Among the entries that follow, find every line with the word "tiks" and copy it.
□ □ □ □
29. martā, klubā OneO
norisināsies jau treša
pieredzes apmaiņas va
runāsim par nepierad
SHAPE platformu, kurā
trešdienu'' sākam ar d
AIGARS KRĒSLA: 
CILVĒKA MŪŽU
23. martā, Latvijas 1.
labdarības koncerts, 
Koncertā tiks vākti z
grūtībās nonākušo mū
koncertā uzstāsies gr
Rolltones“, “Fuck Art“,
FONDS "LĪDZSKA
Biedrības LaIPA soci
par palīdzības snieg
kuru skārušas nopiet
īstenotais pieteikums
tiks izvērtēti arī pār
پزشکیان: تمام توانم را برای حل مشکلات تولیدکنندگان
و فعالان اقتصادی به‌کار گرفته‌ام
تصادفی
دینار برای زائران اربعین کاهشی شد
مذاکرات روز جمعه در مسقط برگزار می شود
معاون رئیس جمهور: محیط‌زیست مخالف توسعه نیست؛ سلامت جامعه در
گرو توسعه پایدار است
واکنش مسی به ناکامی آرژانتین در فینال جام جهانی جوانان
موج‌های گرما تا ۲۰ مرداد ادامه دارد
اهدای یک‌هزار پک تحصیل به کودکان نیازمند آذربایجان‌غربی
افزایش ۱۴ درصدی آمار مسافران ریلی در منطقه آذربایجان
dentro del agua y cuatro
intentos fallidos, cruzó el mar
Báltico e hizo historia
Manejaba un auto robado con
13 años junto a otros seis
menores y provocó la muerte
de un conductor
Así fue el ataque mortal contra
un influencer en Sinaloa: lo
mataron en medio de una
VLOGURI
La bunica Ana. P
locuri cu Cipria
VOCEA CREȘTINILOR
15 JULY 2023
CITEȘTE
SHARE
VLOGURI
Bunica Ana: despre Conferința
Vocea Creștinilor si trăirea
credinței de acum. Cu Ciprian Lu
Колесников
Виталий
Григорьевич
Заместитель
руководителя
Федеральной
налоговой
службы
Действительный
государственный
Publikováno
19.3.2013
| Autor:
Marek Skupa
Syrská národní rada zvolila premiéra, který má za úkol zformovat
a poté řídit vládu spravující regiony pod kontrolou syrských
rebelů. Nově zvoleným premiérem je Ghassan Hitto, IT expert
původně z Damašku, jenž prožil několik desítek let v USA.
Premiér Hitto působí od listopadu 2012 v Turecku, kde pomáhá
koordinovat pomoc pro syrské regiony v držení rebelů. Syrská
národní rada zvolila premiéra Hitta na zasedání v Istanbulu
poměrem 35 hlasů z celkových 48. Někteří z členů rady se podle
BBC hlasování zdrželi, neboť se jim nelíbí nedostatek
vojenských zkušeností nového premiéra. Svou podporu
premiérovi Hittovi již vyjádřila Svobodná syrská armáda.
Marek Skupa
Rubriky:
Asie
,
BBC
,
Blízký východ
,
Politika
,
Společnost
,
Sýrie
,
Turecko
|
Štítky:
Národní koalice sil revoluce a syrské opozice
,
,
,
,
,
□ □ □ □
Answer for this exercise >>
Koncertā tiks vākti z
tiks izvērtēti arī pār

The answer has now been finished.